I have a dataframe:
Region Value ID
Asia N/A XYAZZ
Asia '0' ZSJDS
EMEA '2' KKKKK
USME '0.50' KLJSA
APAC NODATA JKUUS
APAC '1.00' JKUUC
In 'Value' column I have strings that may contain a number as string, N/A or any other string. I need a code that will return me any values that are NOT in this range: 0 < x <= 1, like this:
Region Value ID
Asia N/A XYAZZ
Asia '0' ZSJDS
EMEA '2' KKKKK
APAC NODATA JKUUS
I tried something like this
data_types_dict = {'Value': float}
df = df.astype(data_types_dict, errors='ignore')
df = df[(df['Value'] <= 0) | (df['Value'] > 1)]

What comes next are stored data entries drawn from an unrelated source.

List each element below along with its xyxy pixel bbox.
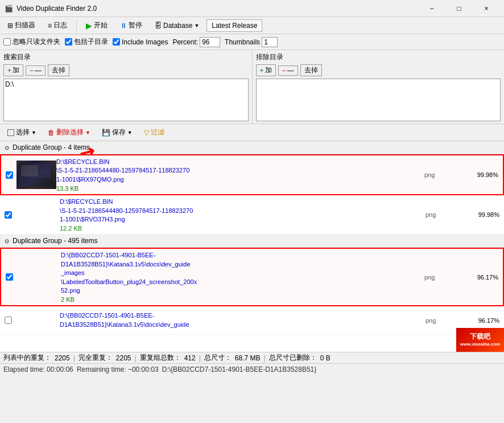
full-dups-label: 完全重复： (79, 353, 113, 363)
table-row: D:\$RECYCLE.BIN\S-1-5-21-2186544480-1259… (0, 154, 504, 195)
result-size: 12.2 KB (60, 225, 425, 232)
elapsed-time: Elapsed time: 00:00:06 (3, 365, 73, 373)
exclude-dir-add-button[interactable]: + 加 (256, 64, 276, 76)
search-dir-list[interactable]: D:\ (3, 79, 249, 121)
result-path: D:\$RECYCLE.BIN\S-1-5-21-2186544480-1259… (56, 158, 424, 184)
thumbnail (16, 161, 56, 189)
status-sep4: | (264, 354, 266, 362)
close-button[interactable]: × (473, 0, 499, 17)
separator (76, 20, 77, 31)
result-info: D:\$RECYCLE.BIN\S-1-5-21-2186544480-1259… (60, 198, 425, 232)
exclude-dir-remove-button[interactable]: − — (278, 65, 298, 76)
status-sep1: | (73, 354, 75, 362)
search-dir-header: 搜索目录 (1, 51, 251, 63)
log-icon: ≡ (48, 22, 52, 30)
group1-header[interactable]: ⊙ Duplicate Group - 4 items (0, 141, 504, 154)
result-checkbox[interactable] (5, 317, 12, 324)
exclude-dir-toolbar: + 加 − — 去掉 (254, 63, 503, 77)
action-toolbar: 选择 ▼ 🗑 删除选择 ▼ 💾 保存 ▼ ▽ 过滤 (0, 124, 504, 141)
select-button[interactable]: 选择 ▼ (2, 125, 42, 139)
result-type: png (424, 171, 458, 178)
result-percent: 99.98% (460, 211, 499, 218)
app-icon: 🎬 (5, 5, 13, 13)
result-type: png (425, 211, 460, 218)
table-row: D:\{BB02CCD7-1501-4901-B5EE-D1A1B3528B51… (0, 248, 504, 306)
start-button[interactable]: ▶ 开始 (81, 18, 113, 32)
search-dir-item: D:\ (5, 80, 247, 88)
results-area[interactable]: ⊙ Duplicate Group - 4 items D:\$RECYCLE.… (0, 141, 504, 352)
play-icon: ▶ (86, 21, 92, 30)
status-bar1: 列表中的重复： 2205 | 完全重复： 2205 | 重复组总数： 412 |… (0, 352, 504, 363)
main-toolbar: ⊞ 扫描器 ≡ 日志 ▶ 开始 ⏸ 暂停 🗄 Database ▼ Latest… (0, 17, 504, 34)
search-dir-discard-button[interactable]: 去掉 (48, 64, 69, 76)
scan-tab-button[interactable]: ⊞ 扫描器 (2, 18, 40, 32)
database-button[interactable]: 🗄 Database ▼ (150, 19, 204, 32)
latest-release-button[interactable]: Latest Release (206, 19, 262, 32)
pause-button[interactable]: ⏸ 暂停 (115, 18, 147, 32)
database-icon: 🗄 (155, 22, 162, 30)
include-subdirs-checkbox[interactable] (65, 38, 72, 46)
status-sep2: | (135, 354, 137, 362)
filter-button[interactable]: ▽ 过滤 (139, 125, 170, 139)
result-info: D:\{BB02CCD7-1501-4901-B5EE-D1A1B3528B51… (60, 311, 425, 329)
minimize-button[interactable]: − (419, 0, 445, 17)
pause-icon: ⏸ (120, 22, 127, 30)
select-icon (7, 129, 14, 136)
ignore-readonly-checkbox[interactable] (3, 38, 11, 46)
search-dir-remove-button[interactable]: − — (26, 65, 46, 76)
ignore-readonly-checkbox-label[interactable]: 忽略只读文件夹 (3, 37, 60, 47)
group1-chevron-icon: ⊙ (5, 145, 9, 151)
result-type: png (425, 317, 460, 324)
save-icon: 💾 (102, 129, 110, 137)
select-dropdown-icon: ▼ (31, 130, 36, 135)
result-percent: 96.17% (458, 274, 498, 281)
total-groups-label: 重复组总数： (140, 353, 181, 363)
result-checkbox[interactable] (5, 211, 12, 219)
size-deleted-value: 0 B (320, 354, 331, 362)
result-size: 2 KB (61, 296, 424, 303)
log-tab-button[interactable]: ≡ 日志 (43, 18, 72, 32)
result-type: png (424, 274, 458, 281)
total-size-value: 68.7 MB (235, 354, 261, 362)
delete-select-button[interactable]: 🗑 删除选择 ▼ (43, 125, 96, 139)
total-size-label: 总尺寸： (204, 353, 232, 363)
result-size: 13.3 KB (56, 185, 424, 192)
maximize-button[interactable]: □ (446, 0, 472, 17)
include-images-checkbox[interactable] (113, 38, 120, 46)
size-deleted-label: 总尺寸已删除： (269, 353, 317, 363)
exclude-dir-panel: 排除目录 + 加 − — 去掉 (253, 50, 505, 124)
save-button[interactable]: 💾 保存 ▼ (97, 125, 138, 139)
group2-header[interactable]: ⊙ Duplicate Group - 495 items (0, 235, 504, 248)
dropdown-arrow-icon: ▼ (194, 23, 199, 28)
search-dir-panel: 搜索目录 + 加 − — 去掉 D:\ (0, 50, 253, 124)
percent-input[interactable] (200, 37, 220, 47)
percent-field: Percent: (172, 37, 220, 47)
result-path: D:\{BB02CCD7-1501-4901-B5EE-D1A1B3528B51… (60, 311, 425, 329)
result-info: D:\{BB02CCD7-1501-4901-B5EE-D1A1B3528B51… (61, 251, 424, 303)
filter-icon: ▽ (144, 129, 149, 137)
watermark: 下载吧 www.xiazaiba.com (456, 328, 504, 352)
result-path: D:\$RECYCLE.BIN\S-1-5-21-2186544480-1259… (60, 198, 425, 224)
titlebar: 🎬 Video Duplicate Finder 2.0 − □ × (0, 0, 504, 17)
result-percent: 96.17% (460, 317, 499, 324)
window-controls: − □ × (419, 0, 499, 17)
group1-label: Duplicate Group - 4 items (13, 143, 90, 151)
exclude-dir-list[interactable] (256, 79, 501, 121)
result-path: D:\{BB02CCD7-1501-4901-B5EE-D1A1B3528B51… (61, 251, 424, 295)
group2-chevron-icon: ⊙ (5, 238, 9, 244)
current-path: D:\{BB02CCD7-1501-4901-B5EE-D1A1B3528B51… (162, 365, 317, 373)
include-subdirs-checkbox-label[interactable]: 包括子目录 (65, 37, 108, 47)
result-info: D:\$RECYCLE.BIN\S-1-5-21-2186544480-1259… (56, 158, 424, 192)
delete-dropdown-icon: ▼ (85, 130, 90, 135)
exclude-dir-discard-button[interactable]: 去掉 (300, 64, 322, 76)
table-row: D:\$RECYCLE.BIN\S-1-5-21-2186544480-1259… (0, 195, 504, 235)
options-toolbar: 忽略只读文件夹 包括子目录 Include Images Percent: Th… (0, 34, 504, 50)
result-checkbox[interactable] (6, 171, 13, 179)
remaining-time: Remaining time: ~00:00:03 (77, 365, 159, 373)
result-checkbox[interactable] (6, 273, 13, 281)
total-groups-value: 412 (184, 354, 196, 362)
search-dir-add-button[interactable]: + 加 (3, 64, 23, 76)
thumbnails-input[interactable] (262, 37, 278, 47)
thumbnails-field: Thumbnails (225, 37, 278, 47)
include-images-checkbox-label[interactable]: Include Images (113, 38, 168, 46)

but it works only when there are only numbers and string-numbers, it fails when converting NODATA to float. I thought that I could first filter out all rows with strings that are non convertible to float, then perform the above operation, then concat it, like this:
df1 = df1['Value'].StringsNonFloat
df2 = df[(df['Value'] <= 0) | (df['Value'] > 1)]
final_df = concat([df1, df2])
but is this pythonic? is there such a function?
CodePudding user response:
df = df[~(df['Value'].apply(pd.to_numeric, errors='coerce').notnull() & df['Value'].apply(pd.to_numeric, errors='coerce').
between(0, 1, inclusive='right'))]
print(df)
output:
Region Value ID
0 Asia NaN XYAZZ
1 Asia 0 ZSJDS
2 EMEA 2 KKKKK
4 APAC NODATA JKUUS
CodePudding user response:
I believe you may be looking for something like this:
df = df[(df["Value"].astype(float) > 1) | (df["Value"].astype(float) <= 0)]
So taking the data frame where the value as type float is greater than one or less than/equal to 0.
This is very similar to your code but using .astype(float) instead.
Edit (following comments)
I would do the following:
Start by converting value to float if possible
df["Value"] = [float(value) if value.isdigit() else value for value in df["Value"]]
Then subset by only those that are float:
df = df[df["Value"].apply(lambda x: isinstance(x,float))]
Then subset again by those that are in the desired range:
df = df[(df["Value"] > 1) | (df["Value"] <= 0)]